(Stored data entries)
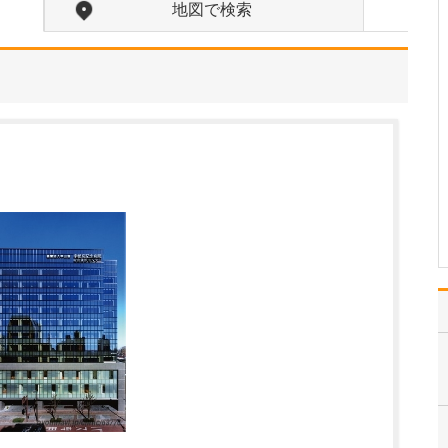
うですね。この場所を選んだ理由を教えてくださ
地図で検索
い。
自分の健康について過信
しがちな若い世代の人た
ちにも、がんなどの大病
のリスクがあることを知
って、積極的に胃・大腸
内視鏡検査を受けていた
だきいという想いから、
この場所を選びました。
若いときは元気で内視鏡
検…
>>記事全文を読む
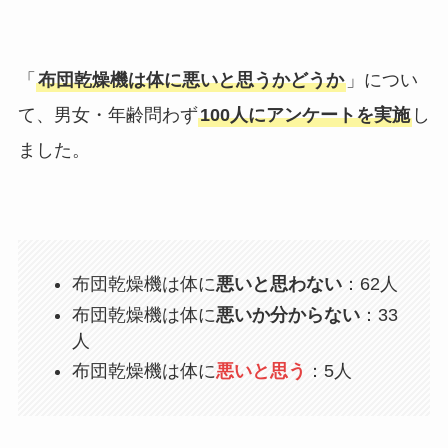
「
布団乾燥機は体に悪いと思うかどうか
」につい
て、男女・年齢問わず
100人にアンケートを実施
し
ました。
布団乾燥機は体に
悪いと思わない
：62人
布団乾燥機は体に
悪いか分からない
：33
人
布団乾燥機は体に
悪いと思う
：5人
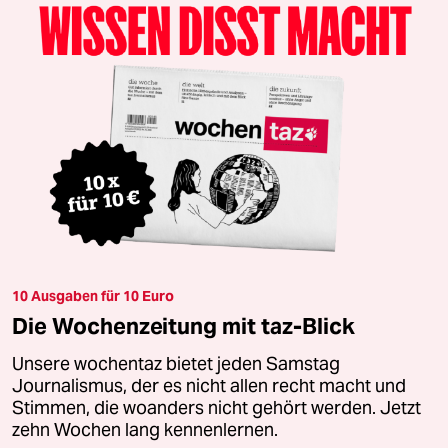
10 Ausgaben für 10 Euro
Die Wochenzeitung mit taz-Blick
Unsere wochentaz bietet jeden Samstag
Journalismus, der es nicht allen recht macht und
Stimmen, die woanders nicht gehört werden. Jetzt
zehn Wochen lang kennenlernen.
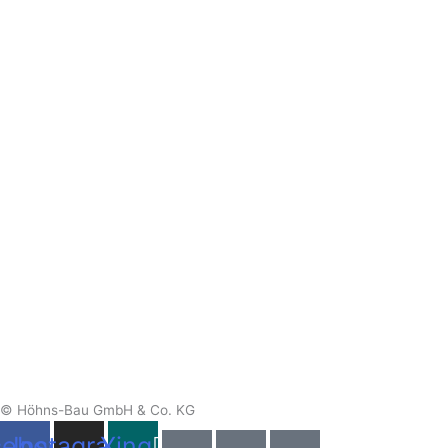
© Höhns-Bau GmbH & Co. KG
cebook
Instagram
Xing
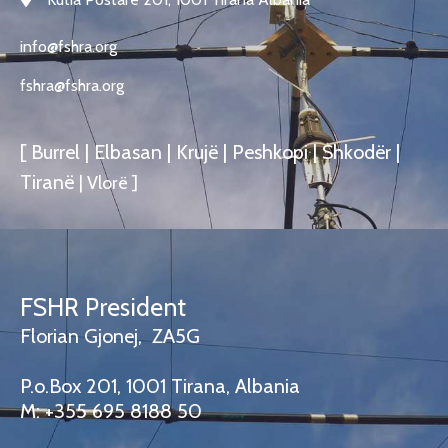
info@fshra.org
fshra@fshra.org
[ Burrel | Elbasan | Krujë | Peshkopi | Shkodër |
Tiranë
|
Vlorë
]
FSHR President
Florian Gjonej, ZA5G
P.o.Box 201, 1001 Tirana, Albania
M: +355 695 8188 50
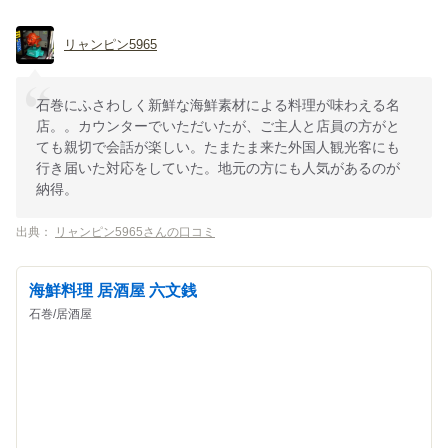
リャンピン5965
石巻にふさわしく新鮮な海鮮素材による料理が味わえる名
店。。カウンターでいただいたが、ご主人と店員の方がと
ても親切で会話が楽しい。たまたま来た外国人観光客にも
行き届いた対応をしていた。地元の方にも人気があるのが
納得。
出典：
リャンピン5965さんの口コミ
海鮮料理 居酒屋 六文銭
石巻/居酒屋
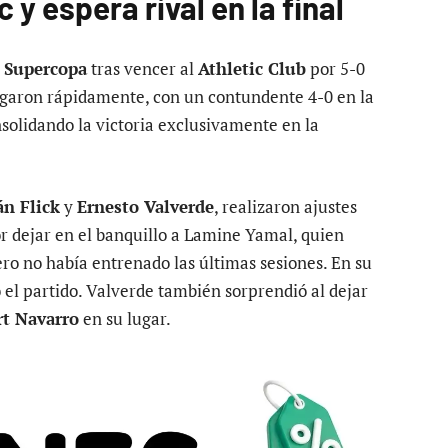
c y espera rival en la final
a
Supercopa
tras vencer al
Athletic Club
por 5-0
legaron rápidamente, con un contundente 4-0 en la
solidando la victoria exclusivamente en la
án Flick
y
Ernesto Valverde
, realizaron ajustes
or dejar en el banquillo a Lamine Yamal, quien
ro no había entrenado las últimas sesiones. En su
ó el partido. Valverde también sorprendió al dejar
t Navarro
en su lugar.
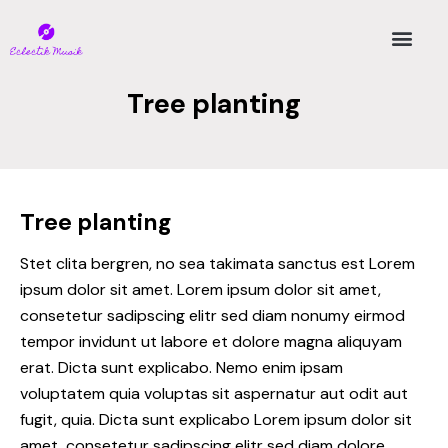
Tree planting
Tree planting
Stet clita bergren, no sea takimata sanctus est Lorem
ipsum dolor sit amet. Lorem ipsum dolor sit amet,
consetetur sadipscing elitr sed diam nonumy eirmod
tempor invidunt ut labore et dolore magna aliquyam
erat. Dicta sunt explicabo. Nemo enim ipsam
voluptatem quia voluptas sit aspernatur aut odit aut
fugit, quia. Dicta sunt explicabo Lorem ipsum dolor sit
amet, consetetur sadipscing elitr sed diam dolore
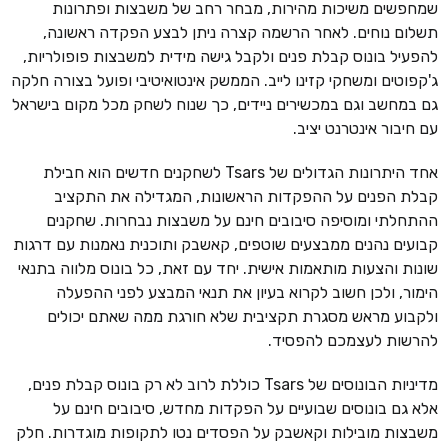
שמחפשים משיכות מהירות, מבחר רחב של משבצות ופתרונות
תשלום נוחים. לאחר הרשמה קצרה ניתן לבצע הפקדה ראשונה,
להפעיל בונוס קבלת פנים ולקבל גישה מידית למשבצות פופולריות,
ג'קפוטים ומשחקי קזינו לייב. הממשק אינטואיטיבי ופועל בצורה חלקה
גם במחשב וגם במכשירים ניידים, כך שנוח לשחק מכל מקום בישראל
עם חיבור אינטרנט יציב.
אחד היתרונות הגדולים של Tsars לשחקנים חדשים הוא חבילת
קבלת הפנים על ההפקדות הראשונות, המגדילה את התקציב
ההתחלתי ומוסיפה סיבובים חינם על משבצות נבחרות. שחקנים
קבועים נהנים ממבצעים שוטפים, קאשבק ותוכנית נאמנות עם דרגות
שונות והצעות מותאמות אישית. יחד עם זאת, כל בונוס מלווה בתנאי
הימור, ולכן חשוב לקרוא בעיון את תנאי המבצע לפני ההפעלה
ולקבוע מראש מסגרת תקציבית שלא חורגת ממה שאתם יכולים
להרשות לעצמכם להפסיד.
מדיניות הבונוסים של Tsars כוללת לרוב לא רק בונוס קבלת פנים,
אלא גם בונוסים שבועיים על הפקדות מחדש, סיבובים חינם על
משבצות מובילות וקאשבק על הפסדים נטו לתקופות מוגדרות. חלק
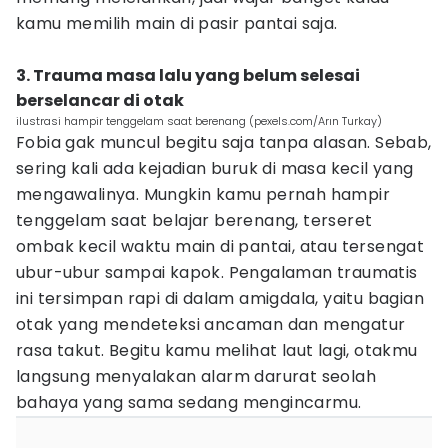
kamu memilih main di pasir pantai saja.
3. Trauma masa lalu yang belum selesai
berselancar di otak
ilustrasi hampir tenggelam saat berenang (pexels.com/Arın Turkay)
Fobia gak muncul begitu saja tanpa alasan. Sebab,
sering kali ada kejadian buruk di masa kecil yang
mengawalinya. Mungkin kamu pernah hampir
tenggelam saat belajar berenang, terseret
ombak kecil waktu main di pantai, atau tersengat
ubur-ubur sampai kapok. Pengalaman traumatis
ini tersimpan rapi di dalam amigdala, yaitu bagian
otak yang mendeteksi ancaman dan mengatur
rasa takut. Begitu kamu melihat laut lagi, otakmu
langsung menyalakan alarm darurat seolah
bahaya yang sama sedang mengincarmu.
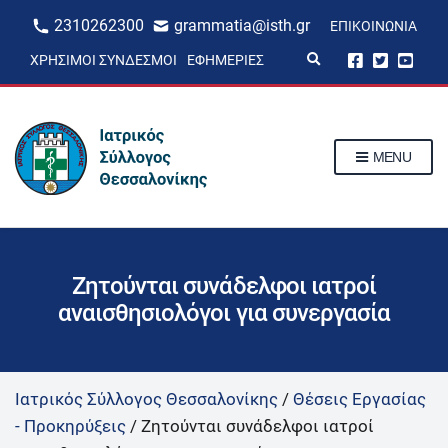
2310262300
grammatia@isth.gr
ΕΠΙΚΟΙΝΩΝΊΑ
E
ΧΡΉΣΙΜΟΙ ΣΎΝΔΕΣΜΟΙ
ΕΦΗΜΕΡΊΕΣ
x
p
a
n
d
s
MENU
e
a
r
c
h
f
o
r
Ζητούνται συνάδελφοι ιατροί
m
αναισθησιολόγοι για συνεργασία
Ιατρικός Σύλλογος Θεσσαλονίκης
/
Θέσεις Εργασίας
- Προκηρύξεις
/
Ζητούνται συνάδελφοι ιατροί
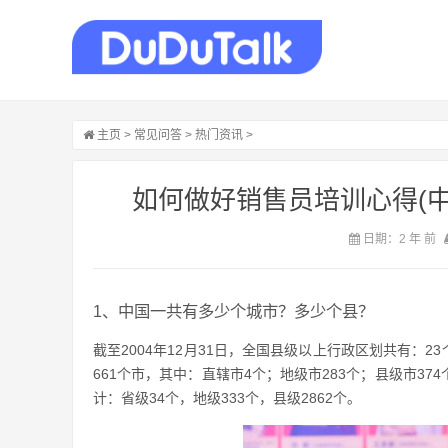
主页
>
常见问答
>
热门资讯
>
如何做好销售员培训心得(
日期：2 年 前
1、中国一共有多少个城市？多少个县？
截至2004年12月31日，全国县级以上行政区划共有：2
661个市，其中：直辖市4个；地级市283个；县级市37
计：省级34个，地级333个，县级2862个。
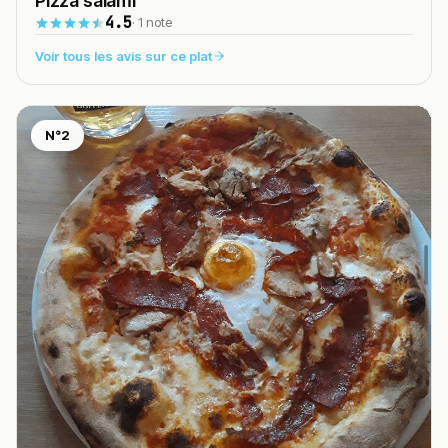
Pizza salami
4.5
· 1 note
Voir tous les avis sur ce plat
N°2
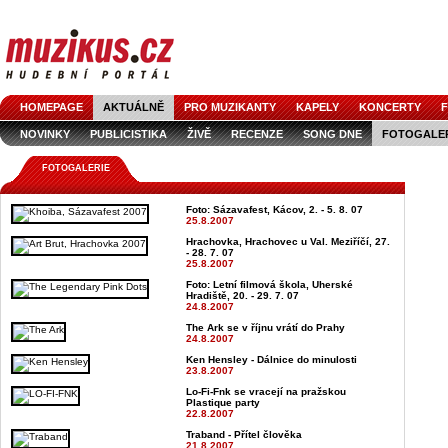
HOMEPAGE
AKTUÁLNĚ
PRO MUZIKANTY
KAPELY
KONCERTY
F
NOVINKY
PUBLICISTIKA
ŽIVĚ
RECENZE
SONG DNE
FOTOGALE
FOTOGALERIE
Foto: Sázavafest, Kácov, 2. - 5. 8. 07
25.8.2007
Hrachovka, Hrachovec u Val. Meziříčí, 27.
- 28. 7. 07
25.8.2007
Foto: Letní filmová škola, Uherské
Hradiště, 20. - 29. 7. 07
24.8.2007
The Ark se v říjnu vrátí do Prahy
24.8.2007
Ken Hensley - Dálnice do minulosti
23.8.2007
Lo-Fi-Fnk se vracejí na pražskou
Plastique party
22.8.2007
Traband - Přítel člověka
21.8.2007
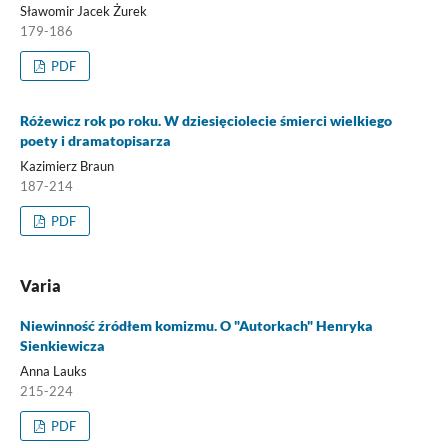
Sławomir Jacek Żurek
179-186
PDF
Różewicz rok po roku. W dziesięciolecie śmierci wielkiego
poety i dramatopisarza
Kazimierz Braun
187-214
PDF
Varia
Niewinność źródłem komizmu. O "Autorkach" Henryka
Sienkiewicza
Anna Lauks
215-224
PDF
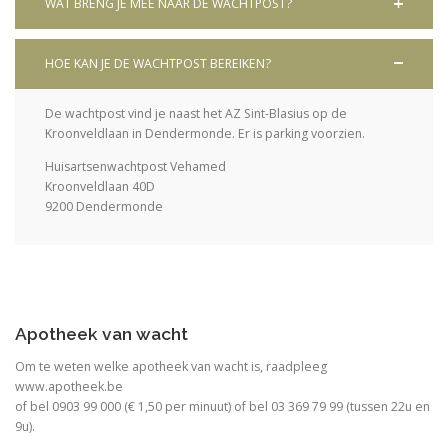
WAT BRENG JE MEE NAAR DE WACHTPOST?
HOE KAN JE DE WACHTPOST BEREIKEN?
De wachtpost vind je naast het AZ Sint-Blasius op de
Kroonveldlaan in Dendermonde. Er is parking voorzien.
Huisartsenwachtpost Vehamed
Kroonveldlaan 40D
9200 Dendermonde
Apotheek van wacht
Om te weten welke apotheek van wacht is, raadpleeg
www.apotheek.be
of bel 0903 99 000 (€ 1,50 per minuut) of bel 03 369 79 99 (tussen 22u en
9u).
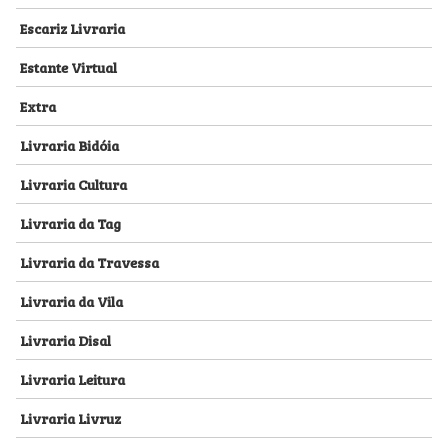
Escariz Livraria
Estante Virtual
Extra
Livraria Bidóia
Livraria Cultura
Livraria da Tag
Livraria da Travessa
Livraria da Vila
Livraria Disal
Livraria Leitura
Livraria Livruz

▶ Task item: Restate every entry above word for word; no picture belongs in the copy.

▶ Written answer:
うですね。この場所を選んだ理由を教えてくださ
地図で検索
い。
自分の健康について過信
しがちな若い世代の人た
ちにも、がんなどの大病
のリスクがあることを知
って、積極的に胃・大腸
内視鏡検査を受けていた
だきいという想いから、
この場所を選びました。
若いときは元気で内視鏡
検…
>>記事全文を読む
「
布団乾燥機は体に悪いと思うかどうか
」につい
て、男女・年齢問わず
100人にアンケートを実施
し
ました。
布団乾燥機は体に
悪いと思わない
：62人
布団乾燥機は体に
悪いか分からない
：33
人
布団乾燥機は体に
悪いと思う
：5人
10 Ausgaben für 10 Euro
Die Wochenzeitung mit taz-Blick
Unsere wochentaz bietet jeden Samstag
Journalismus, der es nicht allen recht macht und
Stimmen, die woanders nicht gehört werden. Jetzt
zehn Wochen lang kennenlernen.
© Höhns-Bau GmbH & Co. KG
cebook
Instagram
Xing
info@fshra.org
fshra@fshra.org
[ Burrel | Elbasan | Krujë | Peshkopi | Shkodër |
Tiranë
|
Vlorë
]
FSHR President
Florian Gjonej, ZA5G
P.o.Box 201, 1001 Tirana, Albania
M: +355 695 8188 50
リャンピン5965
石巻にふさわしく新鮮な海鮮素材による料理が味わえる名
店。。カウンターでいただいたが、ご主人と店員の方がと
ても親切で会話が楽しい。たまたま来た外国人観光客にも
行き届いた対応をしていた。地元の方にも人気があるのが
納得。
出典：
リャンピン5965さんの口コミ
海鮮料理 居酒屋 六文銭
石巻/居酒屋
c y espera rival en la final
a
Supercopa
tras vencer al
Athletic Club
por 5-0
legaron rápidamente, con un contundente 4-0 en la
solidando la victoria exclusivamente en la
án Flick
y
Ernesto Valverde
, realizaron ajustes
or dejar en el banquillo a Lamine Yamal, quien
ro no había entrenado las últimas sesiones. En su
ó el partido. Valverde también sorprendió al dejar
t Navarro
en su lugar.
Tree planting
Tree planting
Stet clita bergren, no sea takimata sanctus est Lorem
ipsum dolor sit amet. Lorem ipsum dolor sit amet,
consetetur sadipscing elitr sed diam nonumy eirmod
tempor invidunt ut labore et dolore magna aliquyam
erat. Dicta sunt explicabo. Nemo enim ipsam
voluptatem quia voluptas sit aspernatur aut odit aut
fugit, quia. Dicta sunt explicabo Lorem ipsum dolor sit
amet, consetetur sadipscing elitr sed diam dolore
שמחפשים משיכות מהירות, מבחר רחב של משבצות ופתרונות
תשלום נוחים. לאחר הרשמה קצרה ניתן לבצע הפקדה ראשונה,
להפעיל בונוס קבלת פנים ולקבל גישה מידית למשבצות פופולריות,
ג'קפוטים ומשחקי קזינו לייב. הממשק אינטואיטיבי ופועל בצורה חלקה
גם במחשב וגם במכשירים ניידים, כך שנוח לשחק מכל מקום בישראל
עם חיבור אינטרנט יציב.
אחד היתרונות הגדולים של Tsars לשחקנים חדשים הוא חבילת
קבלת הפנים על ההפקדות הראשונות, המגדילה את התקציב
ההתחלתי ומוסיפה סיבובים חינם על משבצות נבחרות. שחקנים
קבועים נהנים ממבצעים שוטפים, קאשבק ותוכנית נאמנות עם דרגות
שונות והצעות מותאמות אישית. יחד עם זאת, כל בונוס מלווה בתנאי
הימור, ולכן חשוב לקרוא בעיון את תנאי המבצע לפני ההפעלה
ולקבוע מראש מסגרת תקציבית שלא חורגת ממה שאתם יכולים
להרשות לעצמכם להפסיד.
מדיניות הבונוסים של Tsars כוללת לרוב לא רק בונוס קבלת פנים,
אלא גם בונוסים שבועיים על הפקדות מחדש, סיבובים חינם על
משבצות מובילות וקאשבק על הפסדים נטו לתקופות מוגדרות. חלק
kamu memilih main di pasir pantai saja.
3. Trauma masa lalu yang belum selesai
berselancar di otak
ilustrasi hampir tenggelam saat berenang (pexels.com/Arın Turkay)
Fobia gak muncul begitu saja tanpa alasan. Sebab,
sering kali ada kejadian buruk di masa kecil yang
mengawalinya. Mungkin kamu pernah hampir
tenggelam saat belajar berenang, terseret
ombak kecil waktu main di pantai, atau tersengat
ubur-ubur sampai kapok. Pengalaman traumatis
ini tersimpan rapi di dalam amigdala, yaitu bagian
otak yang mendeteksi ancaman dan mengatur
rasa takut. Begitu kamu melihat laut lagi, otakmu
langsung menyalakan alarm darurat seolah
bahaya yang sama sedang mengincarmu.
2310262300
grammatia@isth.gr
ΕΠΙΚΟΙΝΩΝΊΑ
E
ΧΡΉΣΙΜΟΙ ΣΎΝΔΕΣΜΟΙ
ΕΦΗΜΕΡΊΕΣ
x
p
a
n
d
s
MENU
e
a
r
c
h
f
o
r
Ζητούνται συνάδελφοι ιατροί
m
αναισθησιολόγοι για συνεργασία
Ιατρικός Σύλλογος Θεσσαλονίκης
/
Θέσεις Εργασίας
- Προκηρύξεις
/
Ζητούνται συνάδελφοι ιατροί
主页
>
常见问答
>
热门资讯
>
如何做好销售员培训心得(
日期：2 年 前
1、中国一共有多少个城市？多少个县？
截至2004年12月31日，全国县级以上行政区划共有：2
661个市，其中：直辖市4个；地级市283个；县级市37
计：省级34个，地级333个，县级2862个。
Pizza salami
4.5
· 1 note
Voir tous les avis sur ce plat
N°2
HOMEPAGE
AKTUÁLNĚ
PRO MUZIKANTY
KAPELY
KONCERTY
F
NOVINKY
PUBLICISTIKA
ŽIVĚ
RECENZE
SONG DNE
FOTOGALE
FOTOGALERIE
Foto: Sázavafest, Kácov, 2. - 5. 8. 07
25.8.2007
Hrachovka, Hrachovec u Val. Meziříčí, 27.
- 28. 7. 07
25.8.2007
Foto: Letní filmová škola, Uherské
Hradiště, 20. - 29. 7. 07
24.8.2007
The Ark se v říjnu vrátí do Prahy
24.8.2007
Ken Hensley - Dálnice do minulosti
23.8.2007
Lo-Fi-Fnk se vracejí na pražskou
Plastique party
22.8.2007
Traband - Přítel člověka
21.8.2007
Sławomir Jacek Żurek
179-186
PDF
Różewicz rok po roku. W dziesięciolecie śmierci wielkiego
poety i dramatopisarza
Kazimierz Braun
187-214
PDF
Varia
Niewinność źródłem komizmu. O "Autorkach" Henryka
Sienkiewicza
Anna Lauks
215-224
PDF
WAT BRENG JE MEE NAAR DE WACHTPOST?
HOE KAN JE DE WACHTPOST BEREIKEN?
De wachtpost vind je naast het AZ Sint-Blasius op de
Kroonveldlaan in Dendermonde. Er is parking voorzien.
Huisartsenwachtpost Vehamed
Kroonveldlaan 40D
9200 Dendermonde
Apotheek van wacht
Om te weten welke apotheek van wacht is, raadpleeg
www.apotheek.be
of bel 0903 99 000 (€ 1,50 per minuut) of bel 03 369 79 99 (tussen 22u en
9u).
Escariz Livraria
Estante Virtual
Extra
Livraria Bidóia
Livraria Cultura
Livraria da Tag
Livraria da Travessa
Livraria da Vila
Livraria Disal
Livraria Leitura
Livraria Livruz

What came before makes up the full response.